Diese besagt immerhin, dass «das doch ein recht seltenes Ereignis war». Generell sei es ja nichts Neues oder besonders Beunruhigendes, dass ein Erreger vom Tier auf den Menschen überspringt – wie sie die aktuelle Krise in einen weiteren Kontext stellt, ist Schüpbach dann wieder ganz nüchterne Wissenschaftlerin. Das Coronavirus trifft uns deshalb so heftig, weil es gleich einige Qualitäten in sich vereint, die es besonders unkontrollierbar machen: dass es leicht übertragbar ist zum Beispiel, oder dass es schon ansteckend ist, wenn Infizierte keine Symptome zeigen. Solche Eigenschaften kann man sich vorstellen wie bessere oder schlechtere Karten in einem Deck. Viren können diese leicht austauschen – und mitunter hat eines dann richtig gute Trümpfe in der Hand.

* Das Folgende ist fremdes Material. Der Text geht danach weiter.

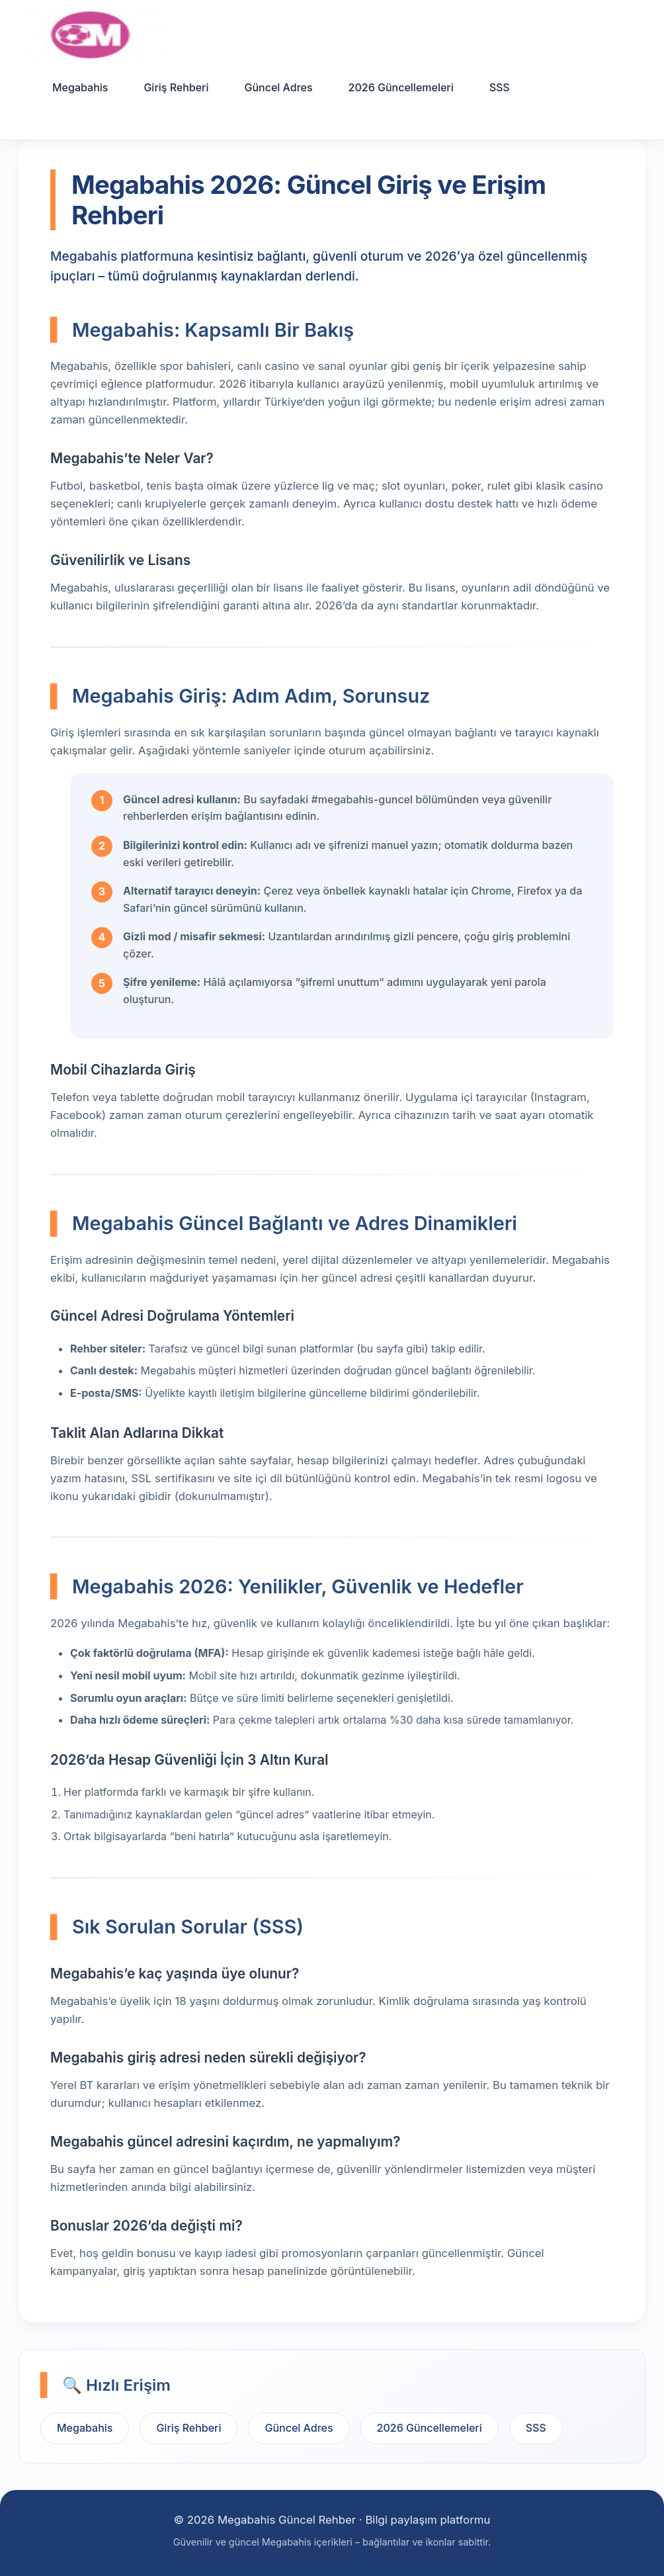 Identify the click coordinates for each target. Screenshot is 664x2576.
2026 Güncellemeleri (401, 87)
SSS (499, 87)
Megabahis (80, 87)
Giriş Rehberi (176, 87)
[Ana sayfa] (91, 35)
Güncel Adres (278, 87)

«One Health»: Gesundheit von Mensch, Tier und Umwelt

Als Expertin für die Verbreitung von Antibiotikaresistenzen in zoonotischen Erregern kennt sich Schüpbach bestens damit aus, wie die Evolution die genetischen Karten immer neu mischt. Mit Coronaviren hatte sie in ihrer bisherigen Forschung zwar nicht zu tun, «aber die Mechanismen sind dieselben». Nun arbeiten Medizinerinnen und Veterinäre Hand in Hand, um die Coronakrise epidemiologisch in den Griff zu bekommen. Die Idee von «One Health», dass unsere Gesundheit sowohl Fachleute der Human- als auch der Veterinärmedizin angeht und ihr gegenseitiger Wissenstransfer auch Tieren und Umwelt dient, werde vermutlich einen grossen Schub erhalten: Der Austausch zwischen den beiden Disziplinen habe sich durch die Coronakrise intensiviert. Gertraud Schüpbach selbst hat ihre Ausbildung in Berlin gemacht und nur kurz als praktische Tierärztin gearbeitet. In die Schweiz gezogen hat sie ein Postdoc am Bundesamt für Veterinärwesen, von da führte der Karriereweg mehr oder weniger geradewegs zur Epidemiologin.

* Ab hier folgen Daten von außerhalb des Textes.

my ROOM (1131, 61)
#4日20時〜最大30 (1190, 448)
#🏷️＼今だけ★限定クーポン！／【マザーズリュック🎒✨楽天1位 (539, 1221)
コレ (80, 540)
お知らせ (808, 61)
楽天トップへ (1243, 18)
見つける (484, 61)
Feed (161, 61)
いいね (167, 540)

Als Expertin für neue Erreger weiss Schüpbach, dass Pathogene im Laufe der Anpassung an einen Wirt eher dazu neigen, sich abzuschwächen: «Ein Virus, das seinen Wirt schnell tötet, ist kein besonders kluges Virus.» Entsprechend empfiehlt sie in ihrem Bekanntenkreis «Vorsicht, aber ganz sicher keine Panik». Das Leben gehe weiter: «Es ist kein Weltuntergang.» Tatsächlich gehe es «für uns selbst ja meist um Luxusprobleme». Schüpbach ist sich bewusst, dass das nicht für die ganze Bevölkerung gilt: «Mir tun die Leute leid, die wirklich betroffen sind.»

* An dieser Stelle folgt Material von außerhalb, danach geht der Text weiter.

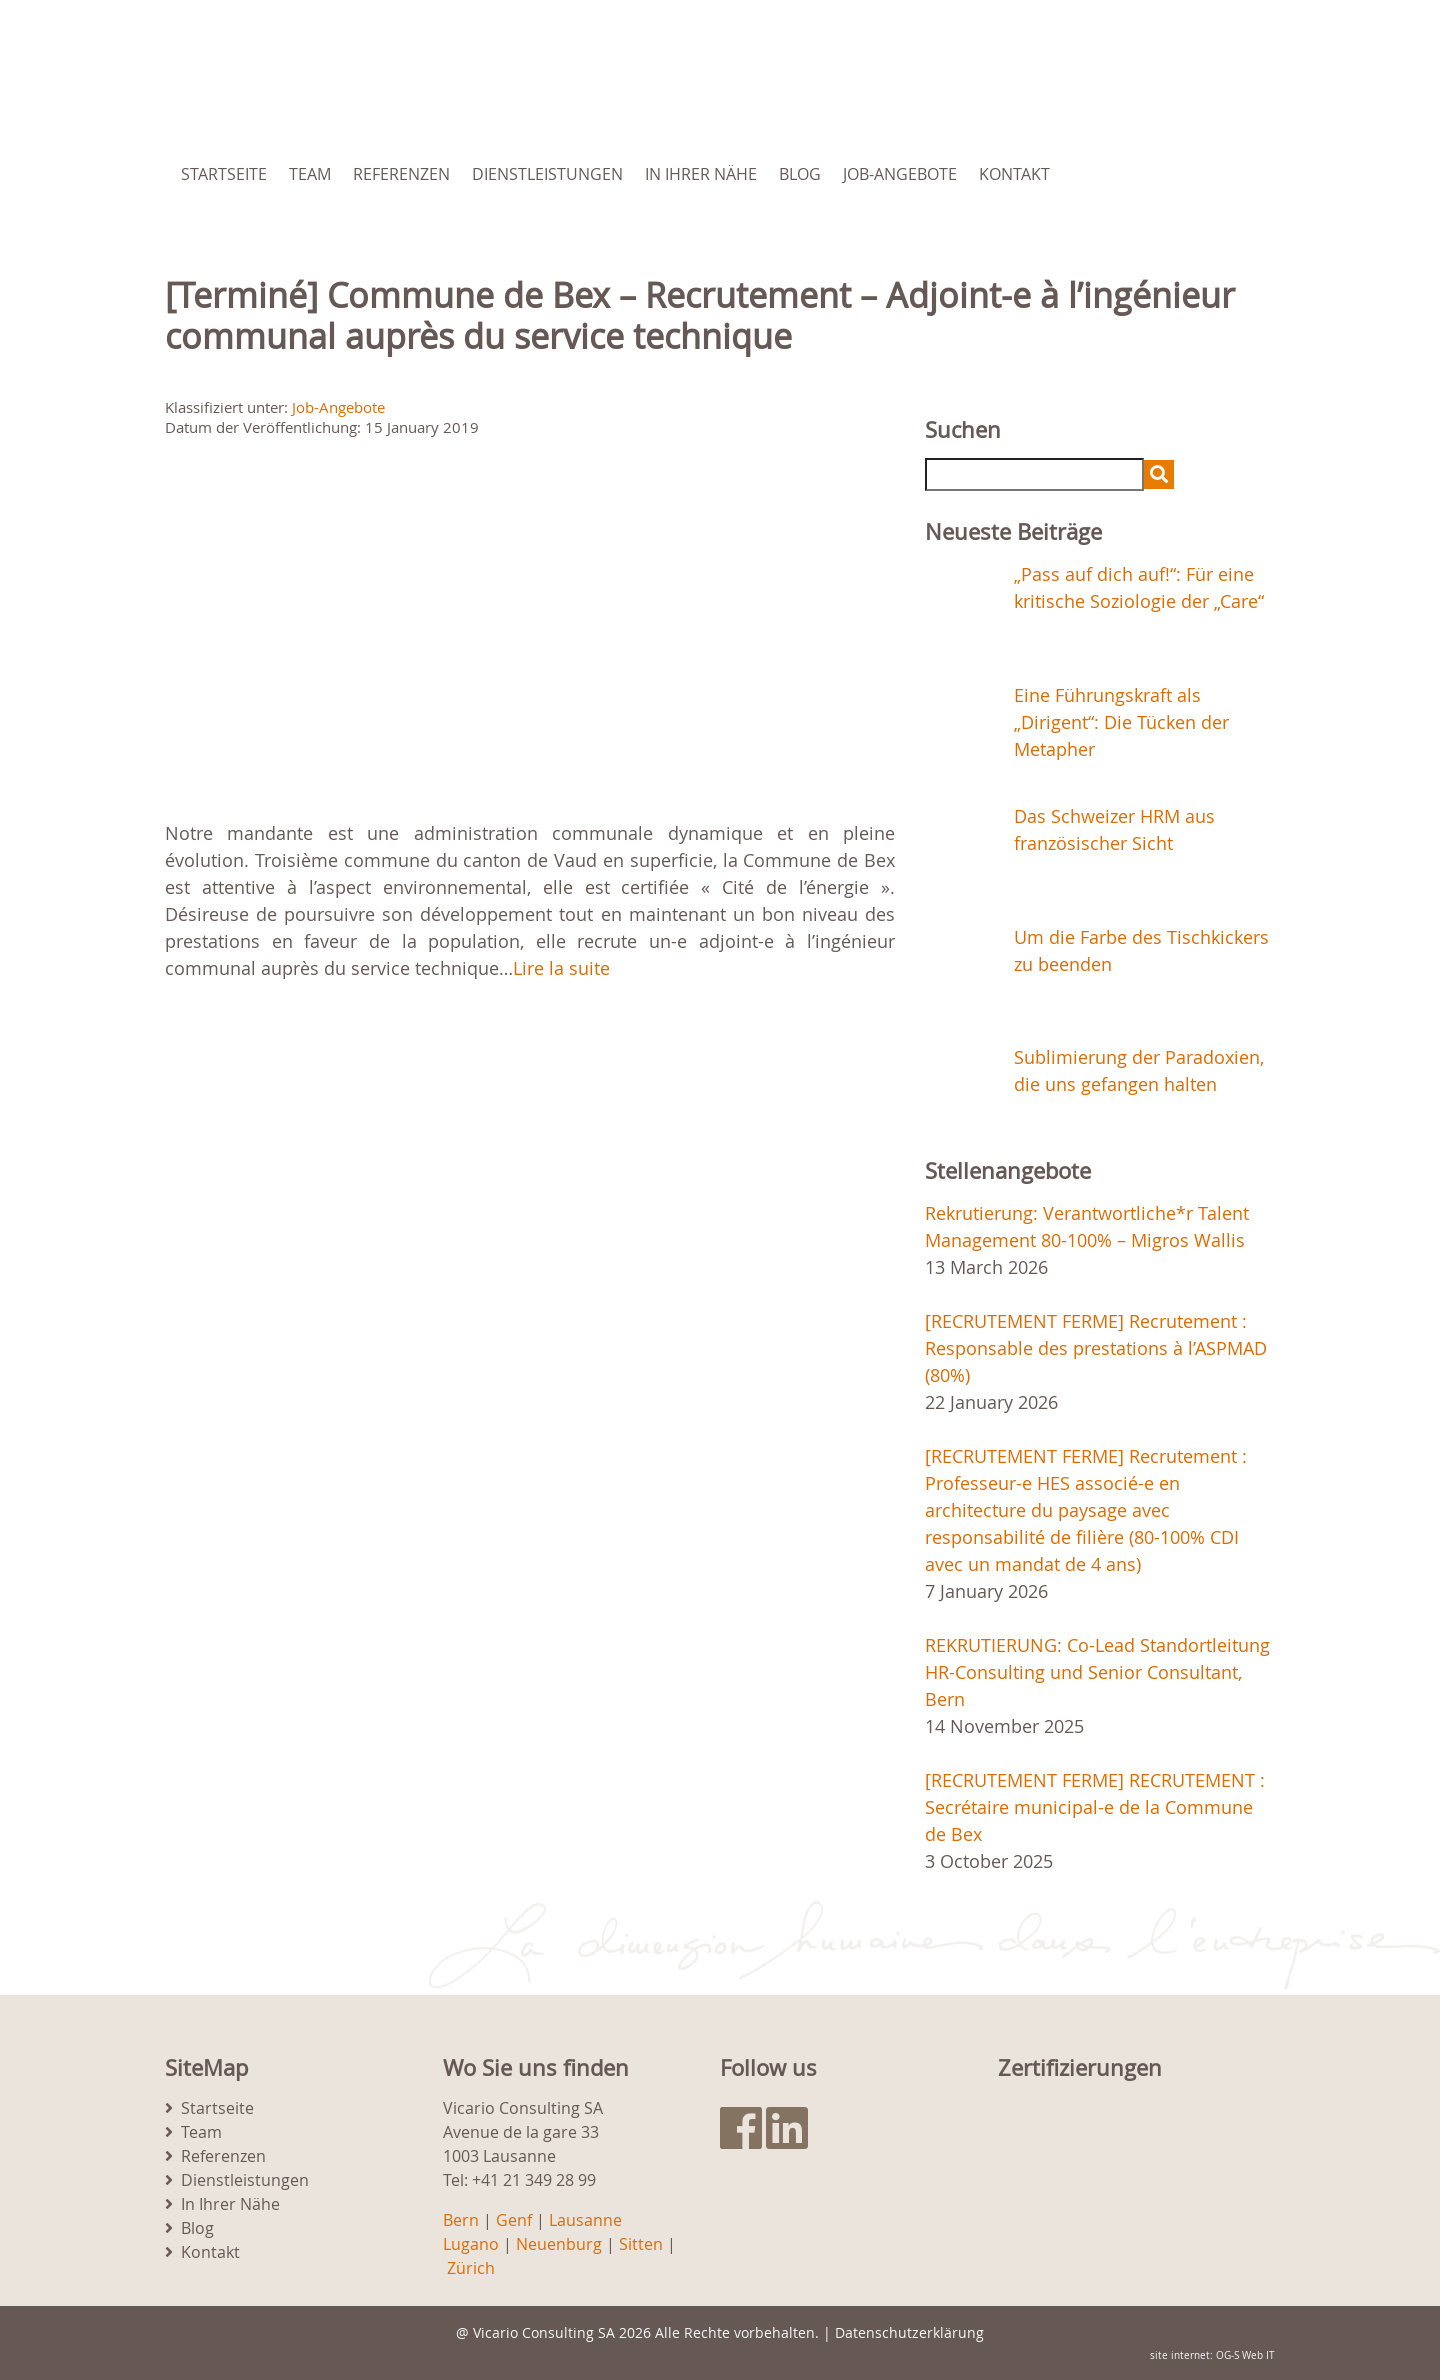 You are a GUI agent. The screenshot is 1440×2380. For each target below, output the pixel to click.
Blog (800, 174)
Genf (514, 2220)
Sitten (641, 2244)
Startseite (224, 174)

Modellierungen, epidemiologische Voraussagen und Pandemiepläne sind ja das eine, die tatsächliche Realität einer Pandemie ist dann noch einmal etwas ganz anderes. Es ist noch nicht allzu lange her, da hat sie ein solches Szenario tatsächlich durchgespielt, in einer Krisenübung des Bundes. Kommt ihr also alles irgendwie bekannt vor, was in den letzten Wochen geschehen ist? Nicht ganz: «Den Lockdown hätte ich so nicht kommen sehen. Und auch nicht, dass die Situation in Europa ärger ausser Kontrolle gerät als in manchen südostasiatischen Ländern.» Mit dieser Überraschung war sie allerdings nicht allein. Ein bisschen Demut einem Erreger gegenüber, der ein wenig aus dem Rahmen der Erwartungen ausbricht: tut unserer westlichen Überheblichkeit sicher gut.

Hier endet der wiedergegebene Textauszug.